**What the task requires:**
Drop the pictures and extract exactly the lines from the one that contains "Not every time at first." through the end of the material.

**Material for this task:**
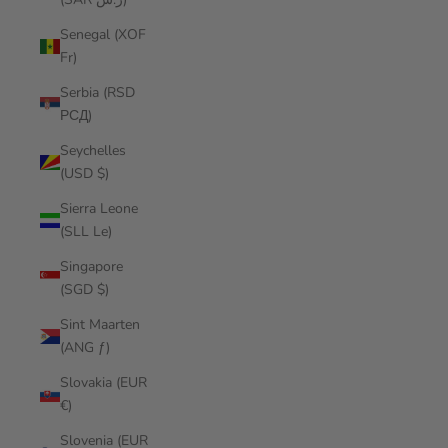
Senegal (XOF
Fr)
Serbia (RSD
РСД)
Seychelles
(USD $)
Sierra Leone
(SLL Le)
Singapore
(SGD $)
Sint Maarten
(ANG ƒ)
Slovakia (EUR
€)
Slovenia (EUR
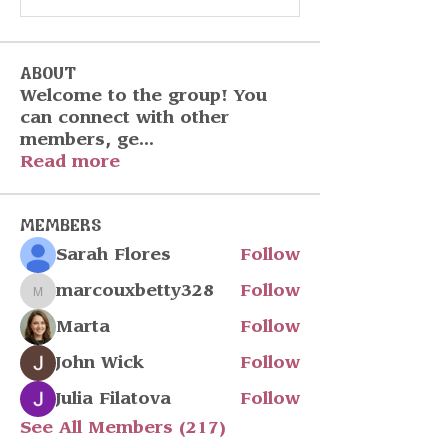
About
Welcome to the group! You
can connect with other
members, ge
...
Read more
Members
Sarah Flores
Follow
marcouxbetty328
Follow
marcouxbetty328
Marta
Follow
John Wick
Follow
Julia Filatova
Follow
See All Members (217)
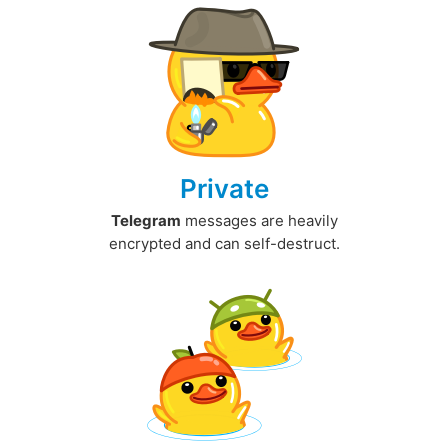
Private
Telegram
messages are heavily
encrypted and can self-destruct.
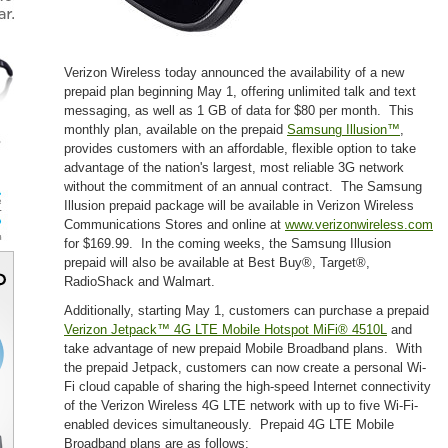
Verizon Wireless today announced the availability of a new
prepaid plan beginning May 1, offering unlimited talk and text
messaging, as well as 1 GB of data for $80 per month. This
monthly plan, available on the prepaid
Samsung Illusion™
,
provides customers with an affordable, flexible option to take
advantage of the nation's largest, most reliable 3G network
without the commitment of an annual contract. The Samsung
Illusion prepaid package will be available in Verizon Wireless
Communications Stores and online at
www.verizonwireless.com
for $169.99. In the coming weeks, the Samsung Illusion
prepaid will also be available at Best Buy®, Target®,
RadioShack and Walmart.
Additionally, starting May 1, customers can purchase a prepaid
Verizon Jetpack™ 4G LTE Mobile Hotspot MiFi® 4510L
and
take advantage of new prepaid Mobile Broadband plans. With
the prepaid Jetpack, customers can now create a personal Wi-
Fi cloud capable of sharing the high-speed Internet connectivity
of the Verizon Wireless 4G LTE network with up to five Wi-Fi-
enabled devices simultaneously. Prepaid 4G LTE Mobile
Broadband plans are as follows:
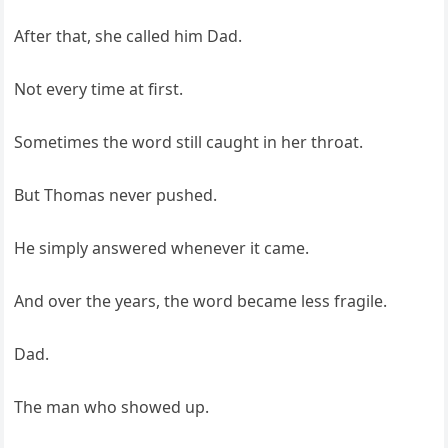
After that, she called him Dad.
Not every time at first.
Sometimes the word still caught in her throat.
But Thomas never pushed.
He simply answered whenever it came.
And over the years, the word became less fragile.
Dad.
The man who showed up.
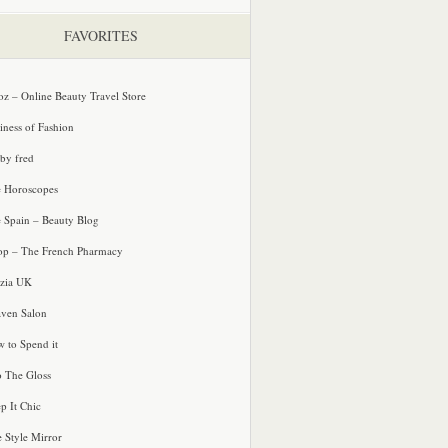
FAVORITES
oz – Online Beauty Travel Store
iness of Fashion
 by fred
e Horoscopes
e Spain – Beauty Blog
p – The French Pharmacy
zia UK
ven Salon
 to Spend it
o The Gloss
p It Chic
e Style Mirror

**Result:**
Not every time at first.
Sometimes the word still caught in her throat.
But Thomas never pushed.
He simply answered whenever it came.
And over the years, the word became less fragile.
Dad.
The man who showed up.
FAVORITES
oz – Online Beauty Travel Store
iness of Fashion
 by fred
e Horoscopes
e Spain – Beauty Blog
p – The French Pharmacy
zia UK
ven Salon
 to Spend it
o The Gloss
p It Chic
e Style Mirror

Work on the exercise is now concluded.